Two years ago, the FBI arrested Jonathan for the arson at Cavel West Slaughterhouse. The United States attorney general Alberto Gonzales, and the head of the FBI Robert Mueller, had a press conference, calling him and other members of the Animal Liberation Front “America’s most dangerous domestic terrorists”. My little brother, who would never hurt a fly- and I mean that literally - on a par with Timothy McVeigh and the Unabomber. I didn’t know whether to laugh or cry.

My sister, although she always supported my brother’s animal rights activities, says he was wrong to use fire like he did. She’d responded to a lot of arsons, and it angered her that the arsonist could risk so many lives. Even Jonathan regretted it immediately afterwards. In his statement to the court he said, “I thought of my sister Caroline, who I am incredibly proud of, responding to a fire like Cavel West and putting her life on the line. I thought about the firefighters who responded in 1997 and felt deep regret and shame.” When the judge sentenced Jonathan to more than 4 years in prison, she told him he should’ve purchased the 25,000 horses that are killed each year at Cavel West Slaughterhouse and found homes for them, instead of burning the building.

A building, by the way, that had so much blood running from it that it overflowed the local sewage system on several occasions. A building the local townspeople had tried to shut down for ten years, because they couldn’t stand the screams of the horses.

But I cannot say he shouldn’t have burned that building. See, I write checks to worthy charities, I wave signs, I’m what you call an involved citizen, but honestly, I’ve always remained removed from real suffering. And I’ve never saved a life. My twin and my brother saved lives, and faced suffering head on.

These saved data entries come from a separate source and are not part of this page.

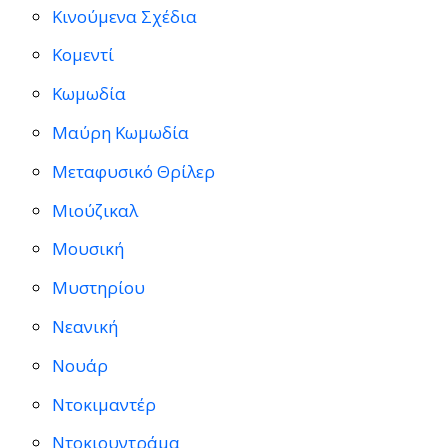
Κινούμενα Σχέδια
Κομεντί
Κωμωδία
Μαύρη Κωμωδία
Μεταφυσικό Θρίλερ
Μιούζικαλ
Μουσική
Μυστηρίου
Νεανική
Νουάρ
Ντοκιμαντέρ
Ντοκιουντράμα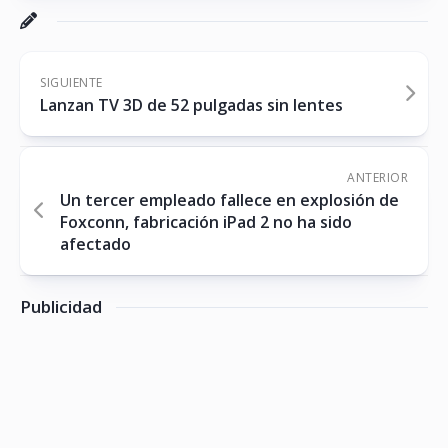
SIGUIENTE
Lanzan TV 3D de 52 pulgadas sin lentes
ANTERIOR
Un tercer empleado fallece en explosión de
Foxconn, fabricación iPad 2 no ha sido
afectado
Publicidad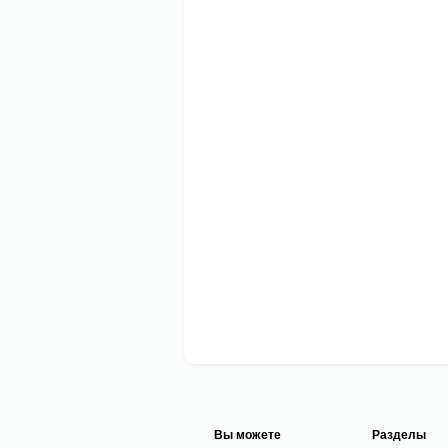
Вы можете
Разделы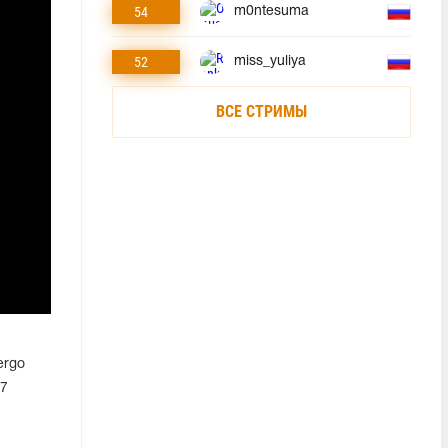
54
m0ntesuma
52
miss_yuliya
ВСЕ СТРИМЫ
ergo
 7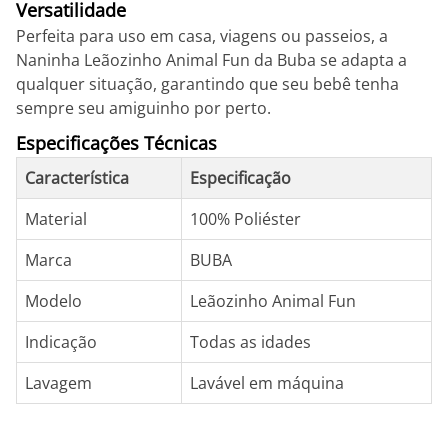
Versatilidade
Perfeita para uso em casa, viagens ou passeios, a
Naninha Leãozinho Animal Fun da Buba se adapta a
qualquer situação, garantindo que seu bebê tenha
sempre seu amiguinho por perto.
Especificações Técnicas
Característica
Especificação
Material
100% Poliéster
Marca
BUBA
Modelo
Leãozinho Animal Fun
Indicação
Todas as idades
Lavagem
Lavável em máquina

They’ve both seen things I haven’t seen, things I don’t think I want to see. Caroline assisted at a stillbirth in a Denny’s bathroom where the mother was so high on crack she didn’t even care that her baby was dead. Jonathan told me that no matter how long he was behind bars, it wouldn’t be as bad as what animals go through. He wept when he said it, and not for himself. He was weeping for those 20 dead German Shepherds he’d seen lying in a pile in the corner of a lab, for the monkeys that live decades in a space smaller than your dining room table, and for the cats he’d rescued that had only ever been out of their tiny cages to have their brains cut open. When you see suffering up close like that, it changes you.

Years ago, I was on the VA grounds in Westwood and I heard dogs barking in that desperate, scared way where you know something’s not right. I went to investigate and came to a locked building, which I was told was the research lab. I stood outside for a moment, wearing my vegan shoes and my MAC not-tested-on-animals makeup. Then I turned around and I walked away, willing myself not to think about what was going on in there. And it worked. Last month, I was on the VA grounds again, and you know what, those dogs didn’t even cross my mind.

I talk to my sister every day. Caroline retired from the fire department after a knee injury she got crawling into a burning building, and is now an author with her third book being published this year.

I write daily to my brother in prison. Jonathan remains a vegan in there, which is a challenge. He’s quit smoking. He reads a lot of books on topics like global warming and the oppression of Native Americans, and worries about the animals he cannot help. He’ll be released in 2011.

My sister the firefighter and my brother the arsonist - they are both my heroes.